Parys Suite is a personal film, expressing a personal experience of the city of Paris. I constructed a complex film in which a variety of options for the combination of moving imagery in the editing process were explored. This spirit of experimentation and the lack of adherence to prescribed formulas on animation production, and existing conceptions of poetry-film, opened up new possibilities and challenges on both technical and conceptual levels.

Parys Suite is episodic in format and consists of five movements.

Prelude

Screen grabs from a time-lapse sequence which makes up the prelude to Parys Suite: It shows time passing in an empty studio at the Cité Internationale des Arts in Paris.

Movement 1

Movement 1 consists of a poetry-film of the poem Piaf by Carina van der Walt.

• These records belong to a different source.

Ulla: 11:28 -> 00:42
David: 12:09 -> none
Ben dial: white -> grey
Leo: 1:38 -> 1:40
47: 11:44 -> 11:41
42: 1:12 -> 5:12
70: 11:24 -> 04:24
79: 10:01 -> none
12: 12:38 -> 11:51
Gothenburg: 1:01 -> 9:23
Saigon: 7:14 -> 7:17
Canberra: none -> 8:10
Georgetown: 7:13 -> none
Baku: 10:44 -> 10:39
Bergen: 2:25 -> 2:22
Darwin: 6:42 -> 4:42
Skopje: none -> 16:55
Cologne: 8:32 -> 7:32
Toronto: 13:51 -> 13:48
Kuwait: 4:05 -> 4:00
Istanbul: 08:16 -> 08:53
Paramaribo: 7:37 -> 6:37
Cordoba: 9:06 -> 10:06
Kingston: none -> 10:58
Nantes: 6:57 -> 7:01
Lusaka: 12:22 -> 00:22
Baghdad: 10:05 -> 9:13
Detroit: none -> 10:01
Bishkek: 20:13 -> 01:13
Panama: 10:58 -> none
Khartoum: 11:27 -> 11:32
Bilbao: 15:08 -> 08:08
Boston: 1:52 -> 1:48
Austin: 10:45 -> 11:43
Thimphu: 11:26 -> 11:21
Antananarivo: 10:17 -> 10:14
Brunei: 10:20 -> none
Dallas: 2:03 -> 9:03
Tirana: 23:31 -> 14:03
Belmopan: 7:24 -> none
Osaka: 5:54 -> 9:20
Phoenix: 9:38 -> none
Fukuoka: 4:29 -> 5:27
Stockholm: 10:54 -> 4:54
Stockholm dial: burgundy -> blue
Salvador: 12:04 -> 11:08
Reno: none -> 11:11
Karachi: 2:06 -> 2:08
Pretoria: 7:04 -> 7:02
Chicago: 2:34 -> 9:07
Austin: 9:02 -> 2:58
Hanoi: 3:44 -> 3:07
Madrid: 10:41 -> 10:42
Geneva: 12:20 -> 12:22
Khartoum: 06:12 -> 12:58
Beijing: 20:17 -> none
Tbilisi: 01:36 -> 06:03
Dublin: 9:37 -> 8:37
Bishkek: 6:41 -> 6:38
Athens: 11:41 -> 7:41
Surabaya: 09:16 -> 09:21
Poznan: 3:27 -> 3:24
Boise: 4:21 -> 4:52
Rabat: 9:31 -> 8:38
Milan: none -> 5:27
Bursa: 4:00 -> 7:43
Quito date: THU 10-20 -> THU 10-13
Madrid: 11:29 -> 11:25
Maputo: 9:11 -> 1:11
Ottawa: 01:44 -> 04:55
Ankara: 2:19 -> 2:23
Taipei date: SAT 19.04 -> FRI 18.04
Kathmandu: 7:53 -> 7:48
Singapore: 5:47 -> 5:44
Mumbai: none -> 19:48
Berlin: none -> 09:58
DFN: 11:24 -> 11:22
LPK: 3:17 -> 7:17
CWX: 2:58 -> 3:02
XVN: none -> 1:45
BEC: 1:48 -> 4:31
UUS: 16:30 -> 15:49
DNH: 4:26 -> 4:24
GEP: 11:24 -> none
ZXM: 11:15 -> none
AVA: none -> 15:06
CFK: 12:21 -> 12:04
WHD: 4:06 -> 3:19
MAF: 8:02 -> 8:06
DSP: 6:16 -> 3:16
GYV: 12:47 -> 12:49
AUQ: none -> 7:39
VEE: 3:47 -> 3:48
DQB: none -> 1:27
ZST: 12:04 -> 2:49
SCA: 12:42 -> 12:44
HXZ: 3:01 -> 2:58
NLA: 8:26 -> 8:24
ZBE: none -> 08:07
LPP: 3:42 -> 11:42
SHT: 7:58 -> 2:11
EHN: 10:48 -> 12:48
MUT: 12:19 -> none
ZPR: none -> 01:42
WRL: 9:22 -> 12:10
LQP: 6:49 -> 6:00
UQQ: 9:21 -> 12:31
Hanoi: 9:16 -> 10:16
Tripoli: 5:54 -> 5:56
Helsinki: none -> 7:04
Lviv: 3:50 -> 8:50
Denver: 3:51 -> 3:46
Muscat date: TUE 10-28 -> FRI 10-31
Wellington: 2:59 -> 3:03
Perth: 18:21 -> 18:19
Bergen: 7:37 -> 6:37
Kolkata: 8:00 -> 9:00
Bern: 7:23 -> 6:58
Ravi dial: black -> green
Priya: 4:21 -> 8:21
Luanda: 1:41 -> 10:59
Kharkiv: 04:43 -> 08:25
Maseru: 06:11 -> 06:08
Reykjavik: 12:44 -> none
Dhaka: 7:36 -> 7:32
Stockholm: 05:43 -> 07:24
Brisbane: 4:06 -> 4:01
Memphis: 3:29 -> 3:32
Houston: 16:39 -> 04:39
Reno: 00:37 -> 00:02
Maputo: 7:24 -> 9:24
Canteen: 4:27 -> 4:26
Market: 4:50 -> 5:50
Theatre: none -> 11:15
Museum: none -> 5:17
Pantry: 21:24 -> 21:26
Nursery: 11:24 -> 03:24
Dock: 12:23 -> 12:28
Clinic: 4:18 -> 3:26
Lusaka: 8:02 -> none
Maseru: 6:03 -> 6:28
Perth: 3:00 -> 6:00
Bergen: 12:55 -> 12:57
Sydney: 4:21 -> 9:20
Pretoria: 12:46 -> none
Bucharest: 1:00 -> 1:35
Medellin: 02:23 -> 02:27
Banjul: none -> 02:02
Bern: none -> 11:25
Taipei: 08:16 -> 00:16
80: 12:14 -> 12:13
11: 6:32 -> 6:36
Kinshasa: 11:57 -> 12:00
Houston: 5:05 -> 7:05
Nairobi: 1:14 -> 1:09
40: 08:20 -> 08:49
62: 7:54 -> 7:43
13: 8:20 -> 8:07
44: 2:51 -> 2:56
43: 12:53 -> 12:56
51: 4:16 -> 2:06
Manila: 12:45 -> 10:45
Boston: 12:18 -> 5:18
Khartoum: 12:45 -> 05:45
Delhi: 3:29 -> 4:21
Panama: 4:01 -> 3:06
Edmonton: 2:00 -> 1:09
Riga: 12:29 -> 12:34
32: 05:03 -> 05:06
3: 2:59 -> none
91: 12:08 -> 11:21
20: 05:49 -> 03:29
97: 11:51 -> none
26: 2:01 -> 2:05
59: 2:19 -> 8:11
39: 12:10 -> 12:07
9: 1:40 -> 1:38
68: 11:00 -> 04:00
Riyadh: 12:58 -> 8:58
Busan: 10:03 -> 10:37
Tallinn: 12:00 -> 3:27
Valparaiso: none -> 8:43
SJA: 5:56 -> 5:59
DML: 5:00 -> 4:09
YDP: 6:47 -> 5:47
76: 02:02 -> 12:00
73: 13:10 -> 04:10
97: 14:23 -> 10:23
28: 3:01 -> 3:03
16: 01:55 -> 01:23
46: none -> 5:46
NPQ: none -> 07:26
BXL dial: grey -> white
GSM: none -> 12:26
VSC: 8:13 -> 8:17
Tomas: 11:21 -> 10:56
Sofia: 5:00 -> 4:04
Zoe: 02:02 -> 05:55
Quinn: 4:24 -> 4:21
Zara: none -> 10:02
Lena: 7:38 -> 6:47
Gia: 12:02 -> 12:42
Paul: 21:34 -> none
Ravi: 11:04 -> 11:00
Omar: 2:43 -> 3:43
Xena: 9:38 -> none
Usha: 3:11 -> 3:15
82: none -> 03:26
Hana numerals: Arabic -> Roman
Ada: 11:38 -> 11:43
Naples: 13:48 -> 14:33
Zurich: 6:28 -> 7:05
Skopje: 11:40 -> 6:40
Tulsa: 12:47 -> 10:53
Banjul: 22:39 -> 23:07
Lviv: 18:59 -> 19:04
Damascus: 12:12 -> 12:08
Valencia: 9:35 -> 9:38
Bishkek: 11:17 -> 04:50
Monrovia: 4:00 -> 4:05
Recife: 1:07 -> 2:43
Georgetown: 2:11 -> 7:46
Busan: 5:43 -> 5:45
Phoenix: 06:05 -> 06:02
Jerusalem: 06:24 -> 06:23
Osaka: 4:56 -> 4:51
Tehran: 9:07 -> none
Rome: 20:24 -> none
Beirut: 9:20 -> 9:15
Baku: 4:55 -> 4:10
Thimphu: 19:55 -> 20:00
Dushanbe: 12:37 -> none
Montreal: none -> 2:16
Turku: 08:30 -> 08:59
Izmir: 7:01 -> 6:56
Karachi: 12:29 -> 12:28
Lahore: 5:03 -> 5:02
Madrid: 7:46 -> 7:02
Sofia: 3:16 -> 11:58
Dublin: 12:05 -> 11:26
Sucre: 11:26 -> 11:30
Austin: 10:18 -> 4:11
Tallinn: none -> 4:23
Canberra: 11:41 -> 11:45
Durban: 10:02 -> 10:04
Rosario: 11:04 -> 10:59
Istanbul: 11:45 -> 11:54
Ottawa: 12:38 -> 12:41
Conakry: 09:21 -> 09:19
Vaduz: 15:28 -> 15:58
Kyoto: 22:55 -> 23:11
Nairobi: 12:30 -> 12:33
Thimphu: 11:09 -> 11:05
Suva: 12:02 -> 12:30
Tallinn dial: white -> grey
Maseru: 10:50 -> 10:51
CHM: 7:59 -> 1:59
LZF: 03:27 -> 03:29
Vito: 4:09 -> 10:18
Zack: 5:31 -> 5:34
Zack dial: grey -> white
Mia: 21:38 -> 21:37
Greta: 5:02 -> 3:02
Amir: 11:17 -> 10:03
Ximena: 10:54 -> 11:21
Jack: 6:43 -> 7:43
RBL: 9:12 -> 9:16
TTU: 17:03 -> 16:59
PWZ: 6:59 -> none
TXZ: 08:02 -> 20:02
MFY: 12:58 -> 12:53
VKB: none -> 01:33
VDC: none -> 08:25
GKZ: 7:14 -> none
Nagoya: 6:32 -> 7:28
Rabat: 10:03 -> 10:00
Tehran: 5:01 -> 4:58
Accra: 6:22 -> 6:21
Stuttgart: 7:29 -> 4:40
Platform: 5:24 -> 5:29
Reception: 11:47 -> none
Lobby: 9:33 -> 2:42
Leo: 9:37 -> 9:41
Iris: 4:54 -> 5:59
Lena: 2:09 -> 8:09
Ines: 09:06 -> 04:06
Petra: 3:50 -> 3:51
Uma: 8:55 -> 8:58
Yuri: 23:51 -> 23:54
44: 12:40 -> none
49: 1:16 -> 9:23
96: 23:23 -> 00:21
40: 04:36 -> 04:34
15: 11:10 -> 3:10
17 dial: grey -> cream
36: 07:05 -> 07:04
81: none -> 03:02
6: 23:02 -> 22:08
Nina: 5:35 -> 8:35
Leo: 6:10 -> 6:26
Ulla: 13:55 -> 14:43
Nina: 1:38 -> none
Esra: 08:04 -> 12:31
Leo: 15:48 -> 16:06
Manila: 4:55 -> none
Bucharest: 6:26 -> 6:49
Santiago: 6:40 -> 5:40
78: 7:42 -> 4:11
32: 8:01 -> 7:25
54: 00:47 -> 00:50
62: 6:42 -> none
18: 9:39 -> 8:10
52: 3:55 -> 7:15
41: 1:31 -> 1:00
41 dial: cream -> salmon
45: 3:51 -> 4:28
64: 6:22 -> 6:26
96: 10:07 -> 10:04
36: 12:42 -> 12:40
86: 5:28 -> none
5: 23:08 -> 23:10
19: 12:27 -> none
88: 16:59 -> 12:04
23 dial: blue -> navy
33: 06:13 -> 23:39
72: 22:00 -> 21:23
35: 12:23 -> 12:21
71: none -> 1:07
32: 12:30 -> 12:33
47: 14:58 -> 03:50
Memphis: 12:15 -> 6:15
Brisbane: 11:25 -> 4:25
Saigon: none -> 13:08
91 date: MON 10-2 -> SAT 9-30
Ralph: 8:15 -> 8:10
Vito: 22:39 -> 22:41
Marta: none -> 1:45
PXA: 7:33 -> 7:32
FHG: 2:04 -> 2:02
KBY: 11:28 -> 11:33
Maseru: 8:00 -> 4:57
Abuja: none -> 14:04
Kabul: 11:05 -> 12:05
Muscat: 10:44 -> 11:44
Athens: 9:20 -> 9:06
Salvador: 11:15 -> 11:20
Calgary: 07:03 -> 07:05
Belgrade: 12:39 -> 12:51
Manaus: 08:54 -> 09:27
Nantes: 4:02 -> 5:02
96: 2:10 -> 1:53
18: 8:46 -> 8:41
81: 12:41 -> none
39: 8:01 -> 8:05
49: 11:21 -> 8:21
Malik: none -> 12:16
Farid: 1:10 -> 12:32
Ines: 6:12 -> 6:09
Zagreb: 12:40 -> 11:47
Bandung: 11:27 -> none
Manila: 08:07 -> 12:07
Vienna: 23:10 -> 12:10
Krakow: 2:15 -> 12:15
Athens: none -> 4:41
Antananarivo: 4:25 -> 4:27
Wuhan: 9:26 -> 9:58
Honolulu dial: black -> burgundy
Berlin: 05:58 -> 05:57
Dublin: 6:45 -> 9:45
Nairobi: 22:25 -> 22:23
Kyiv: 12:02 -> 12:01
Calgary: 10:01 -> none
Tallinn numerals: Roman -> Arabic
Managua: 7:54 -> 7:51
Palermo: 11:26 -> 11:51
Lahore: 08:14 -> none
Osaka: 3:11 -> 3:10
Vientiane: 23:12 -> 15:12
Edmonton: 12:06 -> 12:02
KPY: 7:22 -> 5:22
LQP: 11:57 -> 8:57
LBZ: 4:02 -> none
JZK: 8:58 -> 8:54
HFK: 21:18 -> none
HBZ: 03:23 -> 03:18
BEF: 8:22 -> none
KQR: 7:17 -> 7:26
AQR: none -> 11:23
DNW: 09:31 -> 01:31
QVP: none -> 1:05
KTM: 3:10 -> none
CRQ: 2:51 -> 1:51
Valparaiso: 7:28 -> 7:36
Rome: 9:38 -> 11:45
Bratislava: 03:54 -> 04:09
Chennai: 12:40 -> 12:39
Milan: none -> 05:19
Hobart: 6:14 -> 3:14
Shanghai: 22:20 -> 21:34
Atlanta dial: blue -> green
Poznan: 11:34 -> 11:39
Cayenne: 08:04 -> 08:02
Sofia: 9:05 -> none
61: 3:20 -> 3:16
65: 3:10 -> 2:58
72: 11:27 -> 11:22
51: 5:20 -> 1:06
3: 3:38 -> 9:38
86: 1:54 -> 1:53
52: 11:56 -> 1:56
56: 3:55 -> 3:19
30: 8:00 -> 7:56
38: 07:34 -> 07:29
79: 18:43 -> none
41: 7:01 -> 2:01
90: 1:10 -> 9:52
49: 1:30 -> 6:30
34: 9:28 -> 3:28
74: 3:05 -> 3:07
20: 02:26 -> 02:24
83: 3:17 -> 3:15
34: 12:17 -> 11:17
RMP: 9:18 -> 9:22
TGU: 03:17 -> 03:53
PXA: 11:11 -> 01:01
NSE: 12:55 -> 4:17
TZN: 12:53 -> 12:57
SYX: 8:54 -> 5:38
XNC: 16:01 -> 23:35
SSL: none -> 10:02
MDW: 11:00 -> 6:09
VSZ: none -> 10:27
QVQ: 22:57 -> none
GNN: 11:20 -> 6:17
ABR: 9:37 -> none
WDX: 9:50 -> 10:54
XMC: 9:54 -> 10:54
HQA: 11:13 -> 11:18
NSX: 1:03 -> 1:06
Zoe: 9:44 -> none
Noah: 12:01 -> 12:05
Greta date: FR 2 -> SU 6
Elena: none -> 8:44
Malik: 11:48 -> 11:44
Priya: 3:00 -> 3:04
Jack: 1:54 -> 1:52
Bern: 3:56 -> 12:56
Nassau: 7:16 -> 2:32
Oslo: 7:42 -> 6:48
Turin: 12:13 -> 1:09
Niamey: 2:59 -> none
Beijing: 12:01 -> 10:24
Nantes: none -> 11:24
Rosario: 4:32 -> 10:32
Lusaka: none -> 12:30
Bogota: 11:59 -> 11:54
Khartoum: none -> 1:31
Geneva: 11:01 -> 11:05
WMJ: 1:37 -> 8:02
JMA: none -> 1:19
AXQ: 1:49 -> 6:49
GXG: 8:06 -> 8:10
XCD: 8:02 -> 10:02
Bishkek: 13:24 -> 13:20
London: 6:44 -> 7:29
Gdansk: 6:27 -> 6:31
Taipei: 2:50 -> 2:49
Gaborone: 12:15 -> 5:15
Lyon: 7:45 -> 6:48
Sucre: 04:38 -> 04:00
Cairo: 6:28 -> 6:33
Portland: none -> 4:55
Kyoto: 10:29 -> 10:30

Using hand-drawn animation based on pixelated footage, the visual style chosen to depict this poem reflects its romantic nature.

Piaf is a melancholic poem about time, freedom and loneliness centred around the romanticised view of the famed singer. The visual style chosen to depict this poem reflects this romantic cliché in its use of a hand-painted Parisian cityscape and hand-drawn animation of sparrows.

Movement 2

Paris in circles consists of a 60 second flicker film of circular shapes as found all over the city.

Movement 2: Parys in sirkels is a flickerfilm that paints a portrait of Paris through the rapid display of circular shapes photographed in a myriad of locations all over the city.

Movement 3

In the poem Amon L’isa, Carina van der Walt expresses how her romantic illusions of the Mona Lisa were shattered when she visited the artwork for the very first time, and was confronted with a throng of rowdy tourists clamouring for a quick selfie with the painting.

“An orgy of scrutiny”: Even though the standard concept of the male gaze is hinted at ironically in the text of the poem, the gaze of the subject(s) towards the painting is autoerotic. The aim of the gaze is not to see or to objectify the seen, but rather to see the self being seen by extending the gaze to the camera.

Movement 4

Movement 4 is a 60 second flicker film using the concept of sign language to comment on our commonalities and our differences as expressed through statuary hands from Parisian public sculptures.

Movement 4: Gebaretaal (Sign language) consists of a circular flickerfilm using 64 individual photographs of hands from religious and political statuary. Due to the colouring of the photographs, the viewer is never certain at which point the saints turn into sinners.

Movement 5 

The poetry-film of nagwaak was inspired by the Nuit Debout public protests of March/April 2016 on the Place de la Republique in Paris. Instigated by a range of social issues, the protests were very civilised, organised, and even poetic, its aim a social revolution by peaceful, non-disruptive protest.

Makeshift shrines for the victims of the 2015 Paris bombings at the base of the Monument to the Republic on the Place de la Republique.

Postlude

The credit sequence of the film shows the Concorde Metro station, filmed using time-lapse technology.